*** Block opens ***

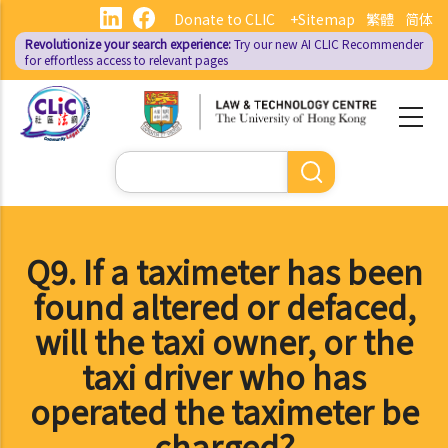
Skip
Donate to CLIC
+Sitemap
繁體
简体
to
Revolutionize your search experience:
Try our new AI
CLIC Recommender
main
for effortless access to relevant pages
content
Search
Q9. If a taximeter has been
found altered or defaced,
will the taxi owner, or the
taxi driver who has
operated the taximeter be
charged?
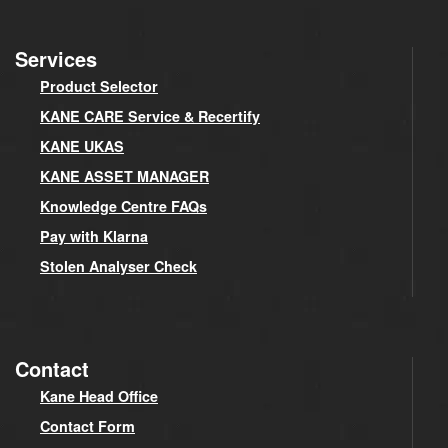
Services
Product Selector
KANE CARE Service & Recertify
KANE UKAS
KANE ASSET MANAGER
Knowledge Centre FAQs
Pay with Klarna
Stolen Analyser Check
Contact
Kane Head Office
Contact Form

*** Block closes ***

Check each line of the records for "taximeter" and copy the ones that contain it.

Q9. If a taximeter has been
operated the taximeter be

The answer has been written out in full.